Article 2 : Les conclusions présentées au titre des dispositions de l'article L. 761-1 du code de justice administrative par la société Mory-Ducros, Me E... et la société Bauland, Carboni, Martinez et associés, agissant en qualité d'administrateurs judiciaires de cette société, Me C..., agissant en qualité de liquidateur judiciaire de cette société, le syndicat CGT des transports Mory-Ducros, M. H..., le syndicat des transports CFDT Auvergne, M. A... et M. D... et autres sont rejetées.
Article 3 : La présente décision sera notifiée à la société Mory-Ducros, premier requérant dénommé, à la ministre du travail, de l'emploi de la formation professionnelle et du dialogue social, au syndicat CGT des transports Mory-Ducros à M. J... H..., au syndicat des transports CFDT Auvergne, à M. F... A....
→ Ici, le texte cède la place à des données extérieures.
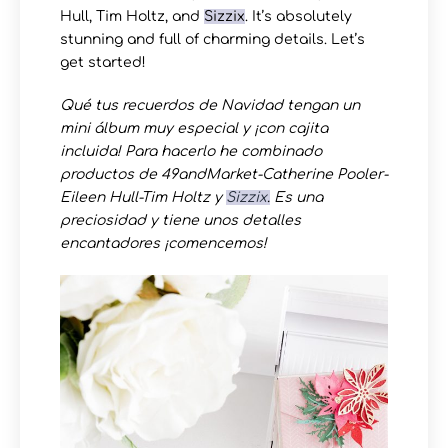
Hull, Tim Holtz, and
Sizzix
. It’s absolutely
stunning and full of charming details. Let’s
get started!
Qué tus recuerdos de Navidad tengan un
mini álbum muy especial y ¡con cajita
incluida! Para hacerlo he combinado
productos de 49andMarket-Catherine Pooler-
Eileen Hull-Tim Holtz y
Sizzix
.
Es una
preciosidad y tiene unos detalles
encantadores ¡comencemos!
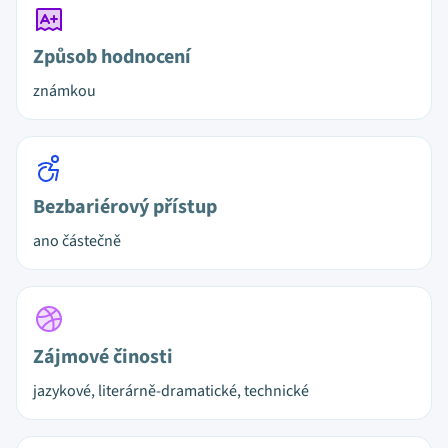
Způsob hodnocení
známkou
Bezbariérový přístup
ano částečně
Zájmové činosti
jazykové, literárně-dramatické, technické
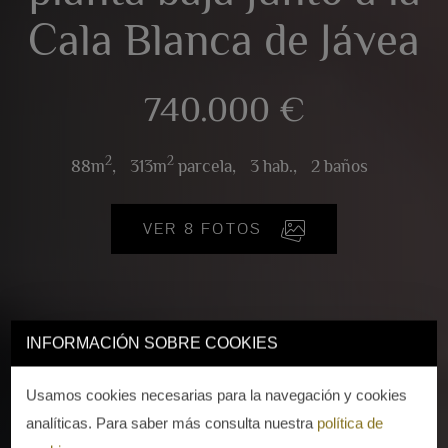
Cala Blanca de Jávea
740.000 €
2
2
88m
,
313m
parcela,
3 hab.,
2 baños
VER 8 FOTOS
INFORMACIÓN SOBRE COOKIES
Usamos cookies necesarias para la navegación y cookies
analíticas. Para saber más consulta nuestra
política de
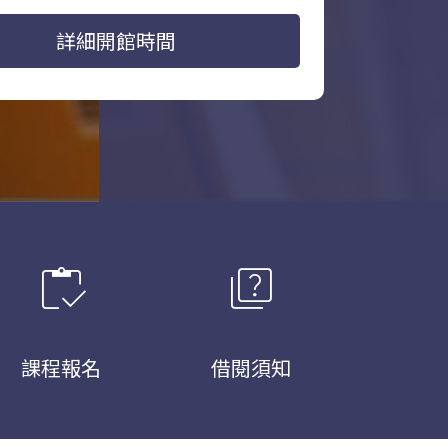
詳細開館時間
inventory
quiz
課程報名
借閱須知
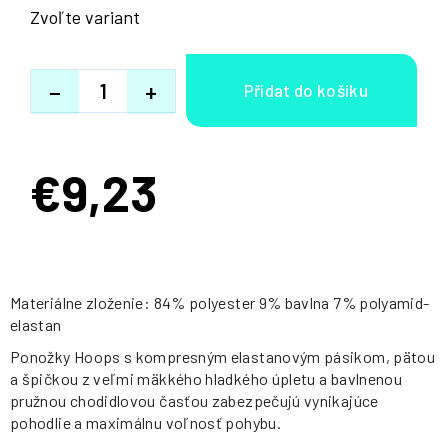
Zvoľte variant
−
+
€9,23
Jednotková
cena:
Materiálne zloženie: 84% polyester 9% bavlna 7% polyamid-
elastan
Ponožky Hoops s kompresným elastanovým pásikom, pätou
a špičkou z veľmi mäkkého hladkého úpletu a bavlnenou
pružnou chodidlovou časťou zabezpečujú vynikajúce
pohodlie a maximálnu voľnosť pohybu.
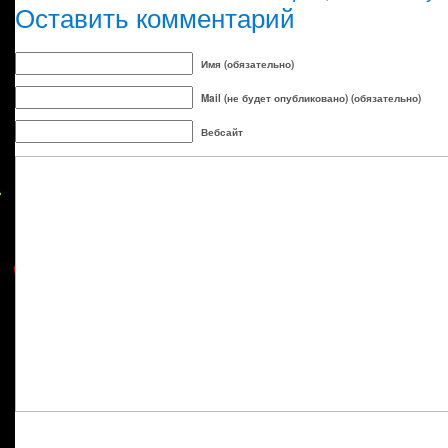
Оставить комментарий
Имя (обязательно)
Mail (не будет опубликовано) (обязательно)
Вебсайт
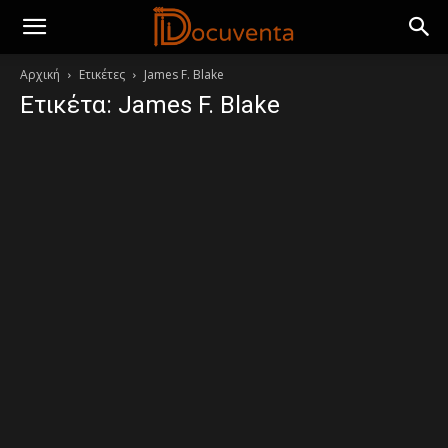
Αρχική
Ετικέτες
James F. Blake
Ετικέτα: James F. Blake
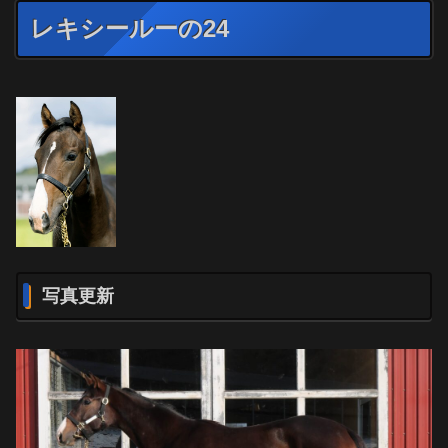
レキシールーの24
写真更新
Copie en sera adressée à M. B... D..., premier observateur dénommé.
Les autres requérants seront informés de la présente décision par la SCP Célice, Blancpain, Soltner, Texidor, avocat au Conseil d'Etat et à la Cour de cassation qui les représente devant le Conseil d'Etat. Les autres observateurs seront informés de la présente décision par la SCP Sevaux, Mathonnet, avocat au Conseil d'Etat et à la Cour de cassation qui les représente devant le Conseil d'Etat.